Kota Medan mungkin bukan kota yang ramah bagi pejalan kaki seperti saya. Ratusan billboard yang menghiasi angkasa kota ini menanamkan pacak tiangnya membelah trotoar. Belum lagi pedagang kaki lima, ruko, dan mobil yang seenaknya makan pinggiran jalan.
Pun demikian, Medan masih bisa dinikmati. Trip dari Jalan Imam Bonjol, berbelok ke Jalan Kartini, menuju Jalan Sudirman lewat Jalan Cik Di Tiro, adalah rute favorit saya. Taman Hutan Kota di persimpangan Jalan Sudirman adalah tempat yang pas untuk sejenak melepas lelah sebelum menuju bagian kota yang lebih banyak macetnya, dan lebih sedikit pohonnya.

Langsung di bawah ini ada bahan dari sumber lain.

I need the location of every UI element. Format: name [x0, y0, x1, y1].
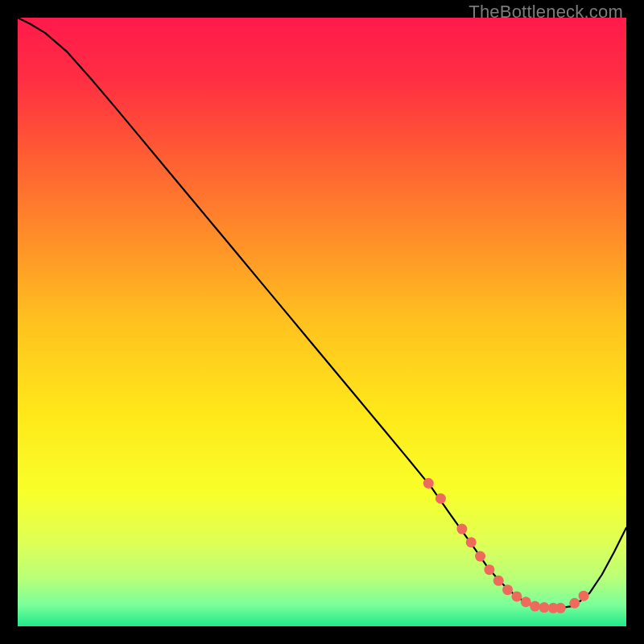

Jalan Sudirman menjadi tempat paling beradab di Medan. Pepohonan besar dan tinggi yang menaungi jalan ini memberi efek sejuk di tengah teriknya matahari. Pohon-pohon ini juga membingkai pemandangan Vihara Gunung Timur dan beberapa rumah peninggalan Belanda dari kejauhan. Sungai Deli melintas di kolong jembatan yang baru saja dipugar, kalau jalan ini sepi, lamat-lamat alirannya terdengar. Sebuah harmoni yang indah antara alam dan kota di tangan Tuhan.
Saya memang pecinta jalan kaki. Meski Medan panas, tapi saya harus berterima kasih pada kota yang kata orang tak lebih luas dari Jakarta Selatan ini.
Hiburan sepanjang jalan itu memang tak hanya sampai di mata saja. Di perjalanan saya dari Jalan Sisingamangaraja menuju Jalan S Parman yang saya lalui setiap hari, saya menemukan keramahan kecil dari warung gorengan di depan Masjid Raya, banyak jalan tembus yang ternyata lebih dekat dari naik angkutan umum, dan sebuah warung nasi lumayan enak serba Rp 3.500.
Dengan mudahnya, saya juga tahu di mana letak pengambilan barang jasa titipan kilat, bengkel khusus sepeda, masjid untuk etnis Madras, tukang jahit sepatu yang murah dan pemiliknya sangat ramah, serta semua tempat di sudut kota yang tak banyak orang tahu. Ssst.. semua itu hanya didapat dari jalan kaki. Hanya dengan berjalan kaki.